Scoring
Advisors
In consultation with the Simons Foundation and curators at MindSpec, a panel of six expert autism geneticists established the gene scoring criteria and used them to determine scores for the first 203 genes in the database. Ongoing scoring of additional genes in the database is led by Eric Larsen and Sharmila Banerjee Basu at MindSpec, in consultation with Alan Packer of the Simons Foundation.
The six academic members of the gene scoring advisory board were chosen because of their commitment to autism research, the substantial contributions they've made to our understanding of the genetic basis of autism, and the range of biological and clinical expertise they bring to SFARI Gene.
Brett Abrahams, Ph.D.
Brett Abrahams, Ph.D., is based at the Albert Einstein School of Medicine in New York within the Departments of Genetics and Neuroscience. His laboratory employs a blend of human molecular genetics and studies in model systems to identify genes that may influence risk for autism and understand how they operate functionally. Of particular interest is how variation in Contactin associated protein-like 2 (CNTNAP2), a gene he and others have implicated in multiple disorders of cognition, may alter brain development and modulate risk for disease.
Dan E. Arking, Ph.D.
Dan E. Arking, Ph.D., is an associate professor at the Johns Hopkins University School of Medicine's McKusick-Nathans Institute of Genetic Medicine, with more than 15 years experience in human molecular genetics. Dr. Arking earned his doctoral degree in human from the Johns Hopkins University School of Medicine in 2001 and completed a postdoctoral fellowship at Johns Hopkins in the laboratory of Dr. Aravinda Chakravarti in 2005. Dr. Arking's research focuses on identifying and characterizing genetic variants underlying complex human diseases, with a specific focus on cardiovascular disease and autism.
Eric Morrow, M.D., Ph.D
Eric Morrow, M.D., Ph.D., is an associate professor in the Department of Molecular Biology, Cell Biology, and Biochemistry (MCB) at Brown University, where his research focuses on the normal molecular mechanisms of brain development and the genetic perturbations that underlie disorders of human cognitive development. Dr. Morrow received his M.D. from the Health Science Training Program at MIT and Harvard Medical School, and earned his Ph.D. in genetics and neurodevelopment from Harvard University. During his medical training, Dr. Morrow developed a strong interest in the various challenges posed by childhood neuropsychiatric disorders, and he conducted further clinical and scientific training in neurology and psychiatry at Harvard Medical School. In his current role at Brown, Morrow's research links the MCB department and the Department of Psychiatry and Human Behavior, where he directs the Developmental Disorders Genetics Research Program (DDGRP).
Dan Campbell, Ph.D.
Dan Campbell, Ph.D., is an assistant professor at Michigan State University, with appointments in the Department of Pediatrics and Human Development, the Grand Rapids Research Center, and the College of Human Medicine. His laboratory focuses on the contributions of noncoding regions of the genome on ASD risk. He earned his Ph.D. in neuroscience at the Pennsylvania State University. Dr. Campbell was a postdoctoral fellow in the laboratory of Dr. Pat Levitt at Vanderbilt University, where he discovered a functional variant in the MET gene that is associated with ASD risk.

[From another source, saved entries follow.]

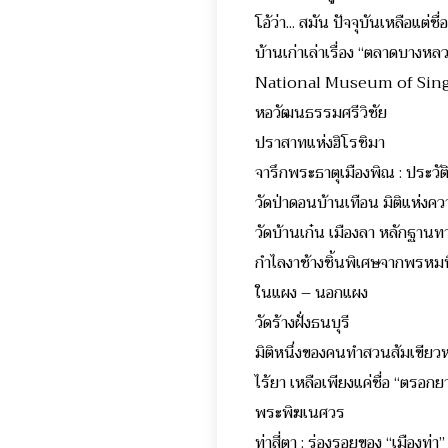
โอ้ว่า... สมัน ปัจจุบันเห
บ้านเก่าเล่าเรื่อง “ต
National Museum of S
หอวัฒนธรรมศรีวิชัย ว
ปราสาทแห่งฮิโรชิมา
จารึกพระธาตุเมืองพิณ : ประ
วัดป่าดอนบ้านเทือน มิติแห่งคว
วัดบ้านเก๋น เมืองลา หลักฐาน
กำไลงาช้างชิ้นพิเศษจา
ในแผง – นอกแผง 
วัดร้างฝั่งธนบุรี ปร
มิติหนึ่งของคนทำสวนส้
ไร้ยา เหลือเพียงแค่ชื่อ
พระพิฆเนศวร กิตติพงศ
ท่าสี่ตา : ร่องรอยของ “เ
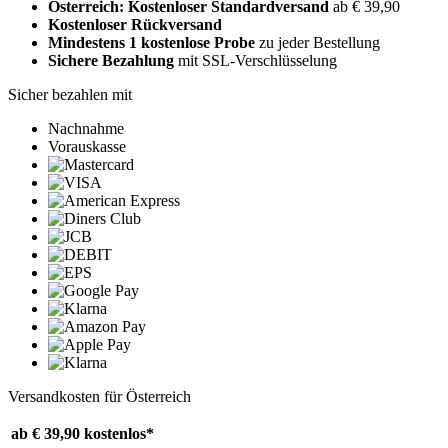
Österreich: Kostenloser Standardversand
ab € 39,90
Kostenloser Rückversand
Mindestens 1 kostenlose Probe
zu jeder Bestellung
Sichere Bezahlung
mit SSL-Verschlüsselung
Sicher bezahlen mit
Nachnahme
Vorauskasse
Versandkosten für Österreich
ab € 39,90
kostenlos*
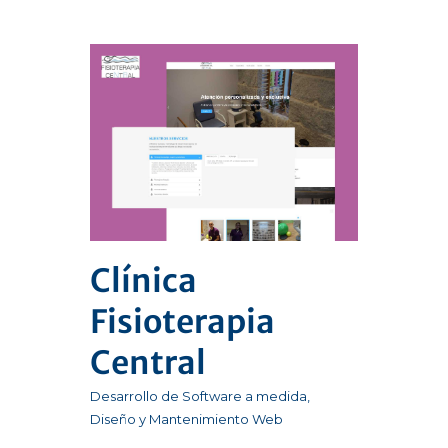
Clínica
Fisioterapia
Central
Desarrollo de Software a medida
,
Diseño y Mantenimiento Web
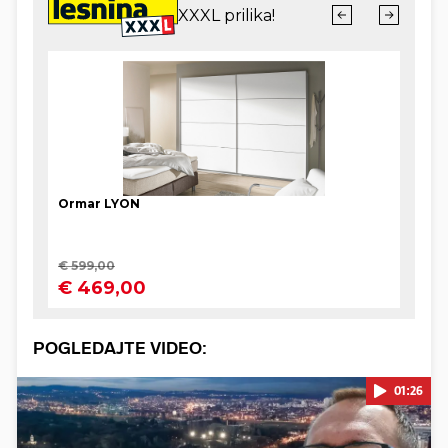
POGLEDAJTE VIDEO:
01:26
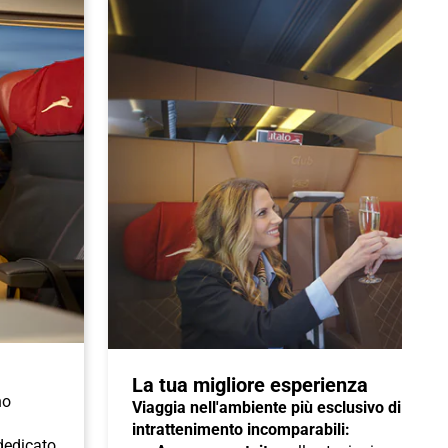
La tua migliore esperienza
no
Viaggia nell'ambiente più esclusivo di Italo 
intrattenimento incomparabili:
 dedicato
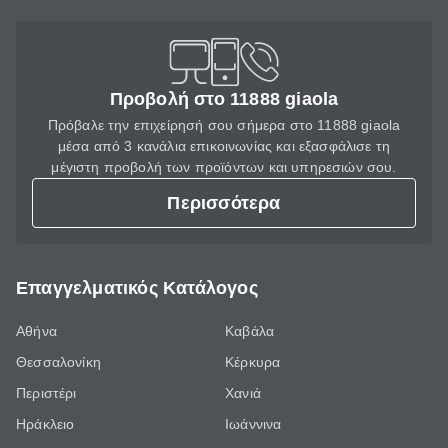
Προβολή στο 11888 giaola
Πρόβαλε την επιχείρησή σου σήμερα στο 11888 giaola
μέσα από 3 κανάλια επικοινωνίας και εξασφάλισε τη
μέγιστη προβολή των προϊόντων και υπηρεσιών σου.
Περισσότερα
Επαγγελματικός Κατάλογος
Αθήνα
Καβάλα
Θεσσαλονίκη
Κέρκυρα
Περιστέρι
Χανιά
Ηράκλειο
Ιωάννινα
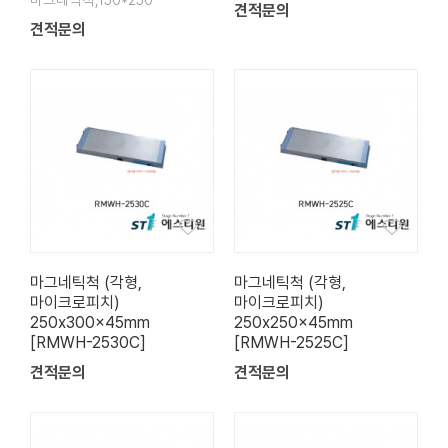
마그네틱척,150*250
견적문의
견적문의
마그네틱척 (각형,
마그네틱척 (각형,
마이크로피치)
마이크로피치)
250x300x45mm
250x250x45mm
[RMWH-2530C]
[RMWH-2525C]
견적문의
견적문의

Heather C. Mefford, M.D., Ph.D.
Heather C. Mefford, M.D., Ph.D., is an associate professor of Pediatrics and Genetic Medicine at the University of Washington. She is also a clinical geneticist at Seattle Children's Hospital in the Medical Genetics Clinic. Dr. Mefford has a research laboratory devoted to using genomic approaches to understand pediatric disease and discover novel genomic disorders. She has been involved in the discovery and characterization of several new genomic disorders, including rearrangements of chromosomes 1q21, 15q13, and 17q12, each of which confer risk for a range of clinical features including autism. In addition, her research group uses state-of-the-art technology to discover new copy number changes and mutations that underlie a variety of pediatric conditions, with a focus on epilepsy. Dr. Mefford's clinical interests parallel her research interests and include seeing patients with genomic disorders and patients with neurocognitive defects of unknown etiology.
Lauren A. Weiss, Ph.D.
Lauren A. Weiss, Ph.D., earned her B.S. in Human Genetics from the University of Michigan and her Ph.D. in Human Genetics from The University of Chicago. She did postdoctoral research in neuropsychiatric genetics jointly between Harvard (Massachusetts General Hospital) and MIT (Broad Institute) before joining the faculty of the University of California, San Francisco in 2008. Dr. Weiss is a Staglin Family/IMHRO Assistant Professor in the Department of Psychiatry, the Institute for Human Genetics, and the Center for Neurobiology and Psychiatry at UCSF. Her laboratory is focused on dissecting the genetics of autism via analysis of large datasets under different genetic models and testing genetic mechanisms in human subject-derived cell culture and stem cell models.